Cervantes
Unamuno, que conocía bien el Quijote y casi tan bien a su autor, decía que si Cervantes no hubiera participado en la batalla de Lepanto, no habría escrito su obra maestra. Es una excelente reflexión para encarar con algo de sensatez, e incluso con un poco de humor, las interpretaciones que de la obra cervantina se han escuchado estos días, y las que nos deparará sin duda el año que viene. Lo importante es que sitúa a Cervantes y al Quijote en su momento, en el mundo en el que el escritor vivió, y no en la fantasía de quienes quieren hacer de él una proyección de sus propias obsesiones.
Por supuesto que cada cual puede hacer lo que le venga en gana con un asunto al fin y al cabo inofensivo. Aparte de revelar una estulticia insondable, se reconocerá que no tiene mucha trascendencia convertir a Don Quijote y a su creador en escracheadores profesionales, de los de Ada Colau, en okupas, en miembros del 15-M o en estudiantes de la facultad de Somosaguas, santuario de la próxima revolución española. Tampoco se puede pedir demasiado a quien se empeñan en hacer de Cervantes y su criatura fracasados profesionales, al estilo de un aspirante a actor en Hollywood. Culturetas, efectivamente, siempre los ha habido, aunque ahora el PP les da el Cervantes.
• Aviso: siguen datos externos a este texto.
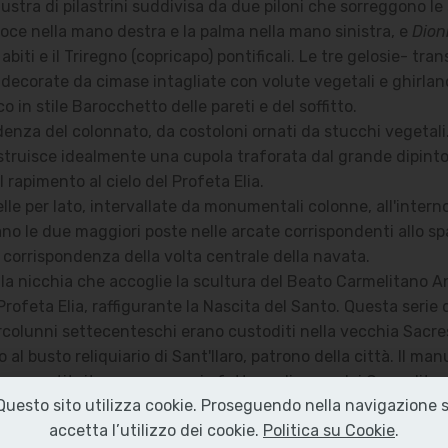
stra di pilastrini suddivisa da due piloni che sorreggono le 
roce nella mano destra e la palma nella mano sinistra, e
Dion
abiti e il Triregno (copricapo) pontificali. Le tre gelosie- tra
corate da cimase intagliate con volute vegetali e ghirlande 
o in stile Barocchetto delle pareti e del soffitto.
ndenza del colonnato, da costoloni ornati da stucchi vegetali
a costruisce idealmente una cupola traforata dal grande dipint
l rapimento al cielo del Profeta Elia.
e per lato, intervallate da monumentali colonne, all'interno d
no le due maggiori poste nelle arcate corrispondenti allo spa
n corrispondenza della volta centrale della navata.
la nicchia che accoglie la scultura del Beato Carmelitano An
Profeta Elia, raffigurante la Nascita del Santo. Questa serie di 
tercolunni settecenteschi erano custoditi nella vecchia Sacre
 al busto reliquiario di Sant'Ilaro, patrono della città. Il ma
nne sostituito con una copia fatta realizzare dai Carmelitani
Questo sito utilizza cookie. Proseguendo nella navigazione s
serito il dipinto seicentesco, raffigurante una deposizione e
accetta l’utilizzo dei cookie.
Politica su Cookie
.
essere adattato alla “nuova” ancona.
El asunto viene de lejos. En la primera mitad del siglo pasado, hubo quien vio en el Quijote la proyección autobiográfica de un Cervantes crucificado en la crisis española de finales del siglo XVI. España, como bien sabemos, nunca ha dejado de estar en crisis. Y también hubo quien convirtió a Cervantes en el modelo de todos los disidentes, intentando así dignificar de barato su propia dificultad para enfrentarse a la realidad española, la de verdad, no la fantasía más o menos literaria.
Cervantes, por su parte, no parece haber confundido nunca las cosas. El quijotismo no es pensar que la realidad debe responder a nuestro deseo. Quijotismo es, más bien, la intuición inmediata y definitiva de la complejidad de lo real, y el empeño simultáneo por descifrar en ella la bondad, la belleza y la justicia en su más sentido más puro. Ahí no hay concesiones, ni fracasos, ni críticas ni disidencias. Para Cervantes la realidad está impregnada de esas virtudes absolutas y la presencia de estas en la vida real es siempre operante, eficaz, mucho más allá de lo que nosotros mismos somos capaces de ni siquiera empezar a imaginar.